The key witnesses expected to testify that they recognised McLeod from the attack never materialised, weakening the prosecution's case. Since nobody saw Durfee get shot, the question of which of the Canadians - if indeed it had been a Canadian - had pulled the trigger was the focus the second day's witnesses. Wells, the owner of the Caroline, testified that he did not believe any of his men carried firearms themselves and thus it had to have been one of the attackers who shot Durfee, although a boatman who was traveling on the ship stated that he believed he had seen guns held by crewmen the day before the attack.
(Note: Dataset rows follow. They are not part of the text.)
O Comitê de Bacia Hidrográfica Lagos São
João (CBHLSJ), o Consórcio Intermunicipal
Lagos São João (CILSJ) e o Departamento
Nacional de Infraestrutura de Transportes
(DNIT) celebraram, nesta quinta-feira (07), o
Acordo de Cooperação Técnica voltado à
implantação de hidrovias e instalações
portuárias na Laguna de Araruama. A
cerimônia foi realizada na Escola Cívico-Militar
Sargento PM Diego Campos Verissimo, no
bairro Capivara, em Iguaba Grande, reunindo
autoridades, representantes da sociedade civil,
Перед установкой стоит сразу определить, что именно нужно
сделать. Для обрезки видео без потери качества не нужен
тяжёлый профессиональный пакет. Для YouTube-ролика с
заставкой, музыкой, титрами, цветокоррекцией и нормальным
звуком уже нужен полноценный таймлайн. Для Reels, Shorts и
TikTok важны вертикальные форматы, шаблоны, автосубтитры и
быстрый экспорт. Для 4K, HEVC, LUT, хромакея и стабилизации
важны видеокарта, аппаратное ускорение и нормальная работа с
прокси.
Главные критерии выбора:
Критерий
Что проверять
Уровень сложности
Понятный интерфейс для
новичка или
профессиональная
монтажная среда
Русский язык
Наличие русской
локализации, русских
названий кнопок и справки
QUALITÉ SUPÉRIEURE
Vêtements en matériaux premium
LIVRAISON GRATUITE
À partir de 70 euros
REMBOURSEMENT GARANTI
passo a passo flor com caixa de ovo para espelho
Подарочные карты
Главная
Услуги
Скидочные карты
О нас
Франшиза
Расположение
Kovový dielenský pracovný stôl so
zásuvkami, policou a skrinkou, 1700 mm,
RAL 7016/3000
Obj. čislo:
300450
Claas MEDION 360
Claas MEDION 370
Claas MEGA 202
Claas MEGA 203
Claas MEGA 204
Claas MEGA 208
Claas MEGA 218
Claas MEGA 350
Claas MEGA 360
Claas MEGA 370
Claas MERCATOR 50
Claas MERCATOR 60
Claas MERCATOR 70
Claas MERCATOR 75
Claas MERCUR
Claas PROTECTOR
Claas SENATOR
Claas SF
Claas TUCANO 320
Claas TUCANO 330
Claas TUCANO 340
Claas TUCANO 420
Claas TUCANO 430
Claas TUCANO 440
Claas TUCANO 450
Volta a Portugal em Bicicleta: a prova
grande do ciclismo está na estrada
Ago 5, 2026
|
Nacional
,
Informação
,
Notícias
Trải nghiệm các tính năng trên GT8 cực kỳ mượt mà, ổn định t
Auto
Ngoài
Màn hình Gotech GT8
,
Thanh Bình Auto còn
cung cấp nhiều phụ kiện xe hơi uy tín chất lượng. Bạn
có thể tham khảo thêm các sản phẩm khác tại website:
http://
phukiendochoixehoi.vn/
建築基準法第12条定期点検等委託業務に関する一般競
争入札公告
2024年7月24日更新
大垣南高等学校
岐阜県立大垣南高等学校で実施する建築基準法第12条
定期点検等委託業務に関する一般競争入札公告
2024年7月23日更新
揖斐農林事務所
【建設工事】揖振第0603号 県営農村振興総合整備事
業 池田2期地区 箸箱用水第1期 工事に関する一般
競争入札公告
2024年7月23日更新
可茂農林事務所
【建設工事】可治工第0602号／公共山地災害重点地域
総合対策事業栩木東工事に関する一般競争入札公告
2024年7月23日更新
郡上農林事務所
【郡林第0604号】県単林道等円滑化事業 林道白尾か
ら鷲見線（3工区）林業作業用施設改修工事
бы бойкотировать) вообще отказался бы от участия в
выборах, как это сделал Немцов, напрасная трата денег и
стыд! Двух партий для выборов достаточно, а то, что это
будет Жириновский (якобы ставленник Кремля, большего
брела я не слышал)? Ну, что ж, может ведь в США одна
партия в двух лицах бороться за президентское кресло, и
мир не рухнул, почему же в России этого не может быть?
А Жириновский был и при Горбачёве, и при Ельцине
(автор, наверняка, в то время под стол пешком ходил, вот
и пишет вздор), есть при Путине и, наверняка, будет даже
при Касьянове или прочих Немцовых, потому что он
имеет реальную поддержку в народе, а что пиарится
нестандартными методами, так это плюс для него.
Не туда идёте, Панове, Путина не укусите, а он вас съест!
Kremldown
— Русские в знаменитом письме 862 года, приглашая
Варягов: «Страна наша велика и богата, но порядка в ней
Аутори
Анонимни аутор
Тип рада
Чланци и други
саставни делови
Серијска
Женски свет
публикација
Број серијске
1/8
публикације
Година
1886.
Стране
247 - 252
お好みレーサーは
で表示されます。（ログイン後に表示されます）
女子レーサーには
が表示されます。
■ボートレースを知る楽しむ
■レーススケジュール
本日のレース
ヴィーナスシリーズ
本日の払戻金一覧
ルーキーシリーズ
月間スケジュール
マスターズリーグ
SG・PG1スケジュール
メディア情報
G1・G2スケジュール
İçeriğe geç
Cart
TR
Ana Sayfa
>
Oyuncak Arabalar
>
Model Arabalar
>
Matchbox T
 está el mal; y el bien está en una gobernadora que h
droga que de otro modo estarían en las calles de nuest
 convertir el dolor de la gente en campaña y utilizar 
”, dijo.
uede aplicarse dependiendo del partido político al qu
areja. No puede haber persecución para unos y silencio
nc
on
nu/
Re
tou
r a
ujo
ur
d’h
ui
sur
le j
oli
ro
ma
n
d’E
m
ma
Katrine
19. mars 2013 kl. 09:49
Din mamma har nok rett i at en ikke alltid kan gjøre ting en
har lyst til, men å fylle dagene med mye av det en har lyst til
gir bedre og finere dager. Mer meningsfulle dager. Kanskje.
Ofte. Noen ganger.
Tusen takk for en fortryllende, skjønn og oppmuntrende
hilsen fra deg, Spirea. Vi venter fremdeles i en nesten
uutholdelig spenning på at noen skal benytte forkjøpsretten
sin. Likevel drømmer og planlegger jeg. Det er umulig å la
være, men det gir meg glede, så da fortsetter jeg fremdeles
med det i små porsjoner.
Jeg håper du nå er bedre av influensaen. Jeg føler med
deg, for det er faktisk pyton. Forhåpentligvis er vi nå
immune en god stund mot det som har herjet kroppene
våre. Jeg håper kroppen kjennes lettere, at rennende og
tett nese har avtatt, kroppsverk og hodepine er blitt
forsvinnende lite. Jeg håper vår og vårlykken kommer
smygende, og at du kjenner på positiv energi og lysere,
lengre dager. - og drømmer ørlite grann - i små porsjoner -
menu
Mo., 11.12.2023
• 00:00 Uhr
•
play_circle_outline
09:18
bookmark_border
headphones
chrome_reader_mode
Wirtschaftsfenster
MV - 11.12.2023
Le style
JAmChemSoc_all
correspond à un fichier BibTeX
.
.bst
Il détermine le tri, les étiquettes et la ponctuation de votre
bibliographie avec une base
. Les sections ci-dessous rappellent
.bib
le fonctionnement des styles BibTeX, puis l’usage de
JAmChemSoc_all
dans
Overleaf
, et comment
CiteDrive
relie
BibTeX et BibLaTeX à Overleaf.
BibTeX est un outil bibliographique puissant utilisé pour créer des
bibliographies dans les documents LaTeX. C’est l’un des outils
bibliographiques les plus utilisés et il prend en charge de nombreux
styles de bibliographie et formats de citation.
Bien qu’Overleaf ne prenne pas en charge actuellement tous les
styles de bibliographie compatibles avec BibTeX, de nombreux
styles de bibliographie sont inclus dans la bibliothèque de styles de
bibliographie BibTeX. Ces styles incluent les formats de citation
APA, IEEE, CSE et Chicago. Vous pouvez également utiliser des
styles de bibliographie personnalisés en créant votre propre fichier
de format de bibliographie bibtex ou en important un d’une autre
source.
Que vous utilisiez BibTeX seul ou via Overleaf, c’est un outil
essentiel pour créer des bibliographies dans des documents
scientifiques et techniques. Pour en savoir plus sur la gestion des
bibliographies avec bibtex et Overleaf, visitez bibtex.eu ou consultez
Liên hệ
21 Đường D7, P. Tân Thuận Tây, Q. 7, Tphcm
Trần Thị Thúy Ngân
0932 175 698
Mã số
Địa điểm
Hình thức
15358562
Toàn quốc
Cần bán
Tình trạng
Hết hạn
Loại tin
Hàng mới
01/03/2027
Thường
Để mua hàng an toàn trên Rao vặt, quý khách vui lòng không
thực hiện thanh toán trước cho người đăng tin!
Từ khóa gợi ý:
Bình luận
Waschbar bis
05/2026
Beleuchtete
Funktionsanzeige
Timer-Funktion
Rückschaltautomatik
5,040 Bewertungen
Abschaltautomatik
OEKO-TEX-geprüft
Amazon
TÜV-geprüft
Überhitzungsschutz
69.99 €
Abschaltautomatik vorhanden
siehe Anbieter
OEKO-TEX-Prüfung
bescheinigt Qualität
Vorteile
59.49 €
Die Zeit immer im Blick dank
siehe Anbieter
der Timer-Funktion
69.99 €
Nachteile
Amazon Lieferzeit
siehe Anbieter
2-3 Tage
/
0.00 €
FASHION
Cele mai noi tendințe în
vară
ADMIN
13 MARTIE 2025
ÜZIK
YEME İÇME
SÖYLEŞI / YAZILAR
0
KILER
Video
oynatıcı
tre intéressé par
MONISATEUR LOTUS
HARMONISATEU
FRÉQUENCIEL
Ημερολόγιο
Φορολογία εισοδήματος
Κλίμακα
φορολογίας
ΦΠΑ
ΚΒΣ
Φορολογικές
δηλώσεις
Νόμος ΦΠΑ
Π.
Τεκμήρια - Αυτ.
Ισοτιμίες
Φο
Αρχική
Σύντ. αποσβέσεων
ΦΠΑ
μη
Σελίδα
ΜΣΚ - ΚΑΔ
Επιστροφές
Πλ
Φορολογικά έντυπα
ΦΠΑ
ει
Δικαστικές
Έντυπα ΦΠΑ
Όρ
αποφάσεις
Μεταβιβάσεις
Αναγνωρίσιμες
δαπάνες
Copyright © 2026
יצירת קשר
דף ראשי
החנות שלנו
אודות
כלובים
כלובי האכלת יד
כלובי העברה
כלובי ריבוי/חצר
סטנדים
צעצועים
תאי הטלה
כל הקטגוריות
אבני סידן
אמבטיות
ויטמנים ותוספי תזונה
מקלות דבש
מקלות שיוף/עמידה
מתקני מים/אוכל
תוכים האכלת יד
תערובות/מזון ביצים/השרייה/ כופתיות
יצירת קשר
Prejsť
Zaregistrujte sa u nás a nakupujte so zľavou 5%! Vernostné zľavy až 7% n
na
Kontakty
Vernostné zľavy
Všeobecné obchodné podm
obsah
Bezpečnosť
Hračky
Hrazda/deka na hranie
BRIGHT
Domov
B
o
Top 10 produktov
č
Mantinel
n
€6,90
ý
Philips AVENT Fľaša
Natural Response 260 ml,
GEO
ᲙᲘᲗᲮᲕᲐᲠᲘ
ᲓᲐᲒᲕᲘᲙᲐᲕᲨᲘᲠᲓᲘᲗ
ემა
The defence attorney tried to press the fact that a musket had been seized from the nearby Field's Tavern which had evidence of being fired that night, and suggested that somebody in the nearby tavern may have taken a shot at the scuffle atop the Caroline and hit Durfee by mistake. One witness suggested that a Captain Keeler had taken the gun and run out into the night, firing the weapon into the air aimlessly. This was contradicted by the owner of the tavern, who said that one of his patrons had taken the gun outside and deliberately fired towards the men taking control of the Caroline, until he persuaded the man that such aggression might cause the attackers to target the tavern.

The jury deliberated only twenty minutes, before returning to find McLeod not guilty, noting his alibi that he had been elsewhere at the time of the attack and had falsely boasted of involvement. The "gentle words" of Lord Ashburton were credited with allowing the acquittal to sink from public scrutiny.